[Extracted records]
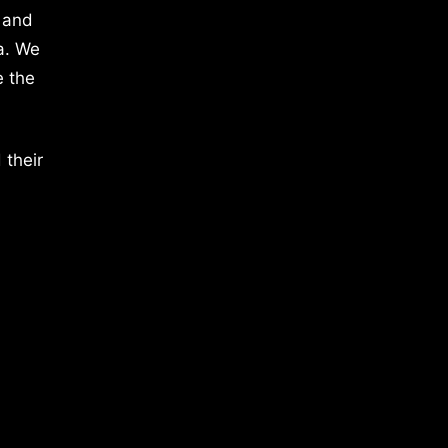
 and
a. We
e the
 their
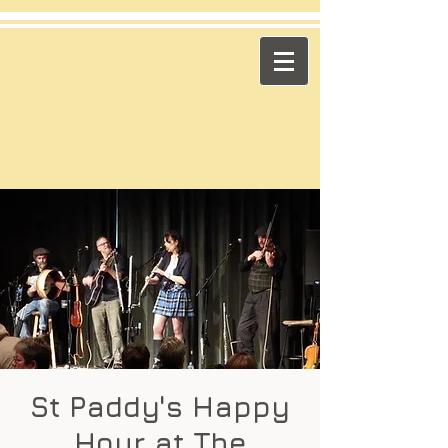
​Across the Pond
"Celtic Trad on High Octane"
Playing in the US & Canada
St Paddy's Happy
Hour at The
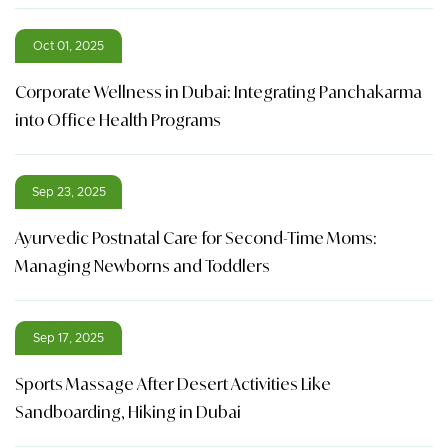
Oct 01, 2025
Corporate Wellness in Dubai: Integrating Panchakarma
into Office Health Programs
Sep 23, 2025
Ayurvedic Postnatal Care for Second-Time Moms:
Managing Newborns and Toddlers
Sep 17, 2025
Sports Massage After Desert Activities Like
Sandboarding, Hiking in Dubai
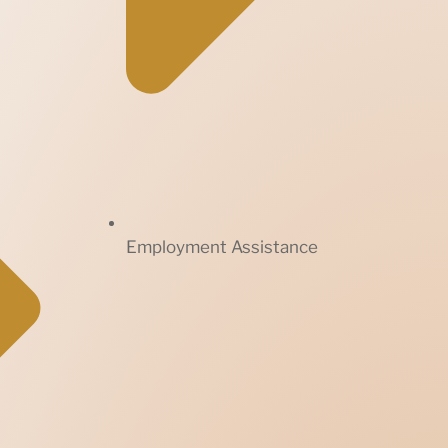
Employment Assistance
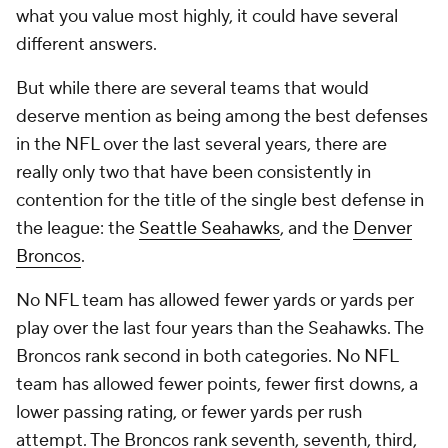
what you value most highly, it could have several
different answers.
But while there are several teams that would
deserve mention as being among the best defenses
in the NFL over the last several years, there are
really only two that have been consistently in
contention for the title of the single best defense in
the league: the
Seattle Seahawks
, and the
Denver
Broncos
.
No NFL team has allowed fewer yards or yards per
play over the last four years than the Seahawks. The
Broncos rank second in both categories. No NFL
team has allowed fewer points, fewer first downs, a
lower passing rating, or fewer yards per rush
attempt. The Broncos rank seventh, seventh, third,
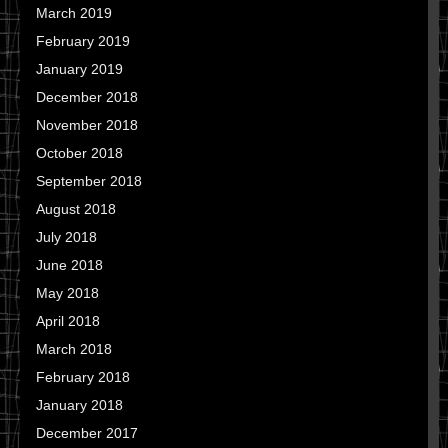
March 2019
February 2019
January 2019
December 2018
November 2018
October 2018
September 2018
August 2018
July 2018
June 2018
May 2018
April 2018
March 2018
February 2018
January 2018
December 2017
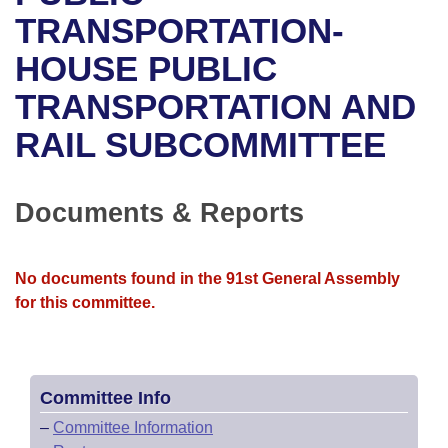
Bills on Committee Agendas
Recent Activities
Bills in House Committees
TRANSPORTATION-
Search Center
Uncodified Historic Legislation
House
HOUSE PUBLIC
Recently Filed
Bills in Senate Committees
TRANSPORTATION AND
Governor's Veto List
Senate
Personalized Bill Tracking
Bills in Joint Committees
RAIL SUBCOMMITTEE
House Budget
Bills Returned from Committee
Meetings Of The Whole/Business Meetings
Senate Budget
Documents & Reports
Bill Conflicts Report
House Roll Call
No documents found in the 91st General Assembly
for this committee.
Committee Info
–
Committee Information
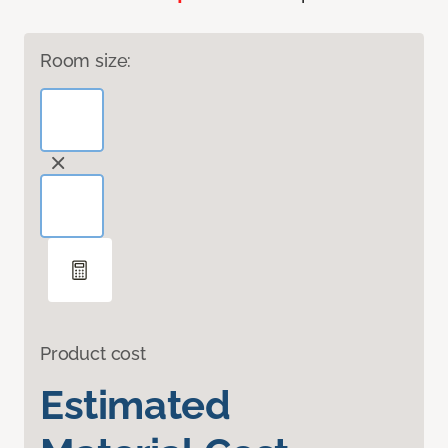
Room size:
Product cost
Estimated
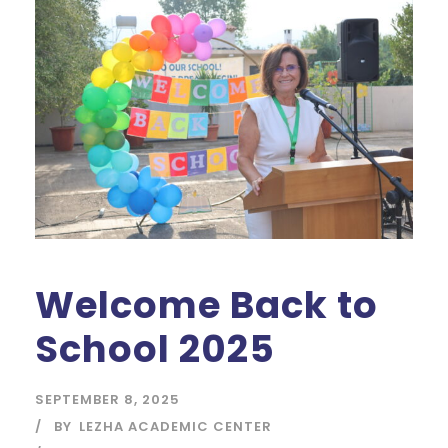
Welcome Back to
School 2025
SEPTEMBER 8, 2025
BY
LEZHA ACADEMIC CENTER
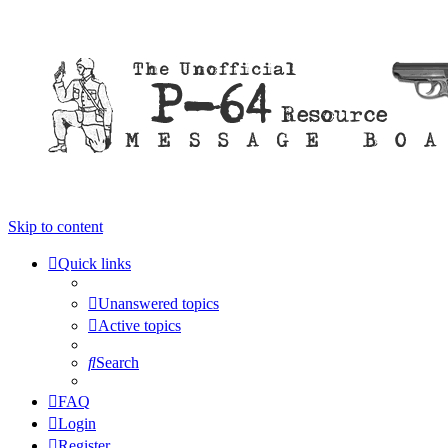
Skip to content
Quick links
Unanswered topics
Active topics
Search
FAQ
Login
Register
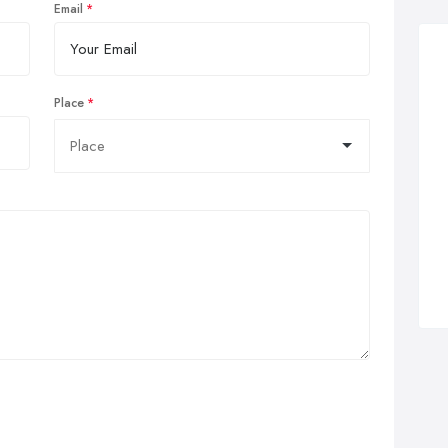
Email
Place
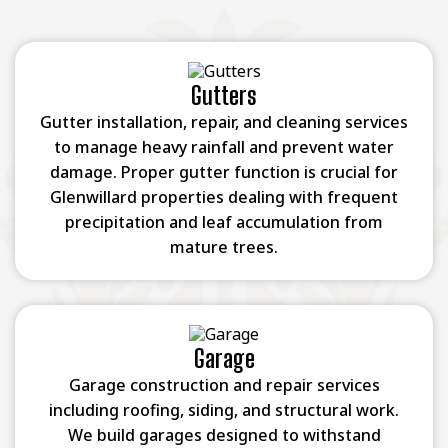
Gutters
Gutter installation, repair, and cleaning services
to manage heavy rainfall and prevent water
damage. Proper gutter function is crucial for
Glenwillard properties dealing with frequent
precipitation and leaf accumulation from
mature trees.
Garage
Garage construction and repair services
including roofing, siding, and structural work.
We build garages designed to withstand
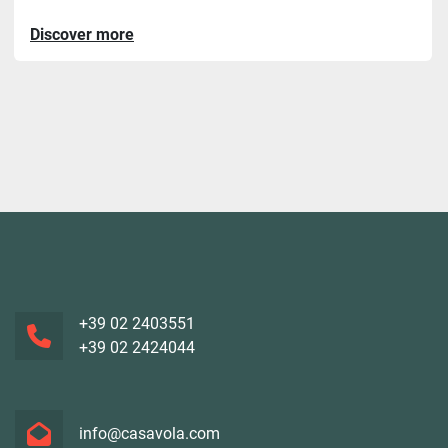
Discover more
+39 02 2403551
+39 02 2424044
info@casavola.com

WORK TASK: Your copy should match the records above word for word, but without images.

THE ANSWER:
 and
a. We
e the
 their
​Across the Pond
"Celtic Trad on High Octane"
Playing in the US & Canada
St Paddy's Happy
Hour at The
Oct 01, 2025
Corporate Wellness in Dubai: Integrating Panchakarma
into Office Health Programs
Sep 23, 2025
Ayurvedic Postnatal Care for Second-Time Moms:
Managing Newborns and Toddlers
Sep 17, 2025
Sports Massage After Desert Activities Like
Sandboarding, Hiking in Dubai
Employment Assistance
what you value most highly, it could have several
different answers.
But while there are several teams that would
deserve mention as being among the best defenses
in the NFL over the last several years, there are
really only two that have been consistently in
contention for the title of the single best defense in
the league: the
Seattle Seahawks
, and the
Denver
Broncos
.
No NFL team has allowed fewer yards or yards per
play over the last four years than the Seahawks. The
Broncos rank second in both categories. No NFL
team has allowed fewer points, fewer first downs, a
lower passing rating, or fewer yards per rush
attempt. The Broncos rank seventh, seventh, third,
March 2019
February 2019
January 2019
December 2018
November 2018
October 2018
September 2018
August 2018
July 2018
June 2018
May 2018
April 2018
March 2018
February 2018
January 2018
December 2017
Bills on Committee Agendas
Recent Activities
Bills in House Committees
TRANSPORTATION-
Search Center
Uncodified Historic Legislation
House
HOUSE PUBLIC
Recently Filed
Bills in Senate Committees
TRANSPORTATION AND
Governor's Veto List
Senate
Personalized Bill Tracking
Bills in Joint Committees
RAIL SUBCOMMITTEE
House Budget
Bills Returned from Committee
Meetings Of The Whole/Business Meetings
Senate Budget
Documents & Reports
Bill Conflicts Report
House Roll Call
No documents found in the 91st General Assembly
for this committee.
Committee Info
–
Committee Information
Room size:
Product cost
Estimated
Welcome Back to
School 2025
SEPTEMBER 8, 2025
BY
LEZHA ACADEMIC CENTER
Skip to content
Quick links
Unanswered topics
Active topics
Search
FAQ
Login
Register
Email
Place
Gutters
Gutter installation, repair, and cleaning services
to manage heavy rainfall and prevent water
damage. Proper gutter function is crucial for
Glenwillard properties dealing with frequent
precipitation and leaf accumulation from
mature trees.
Garage
Garage construction and repair services
including roofing, siding, and structural work.
We build garages designed to withstand
Discover more
+39 02 2403551
+39 02 2424044
info@casavola.com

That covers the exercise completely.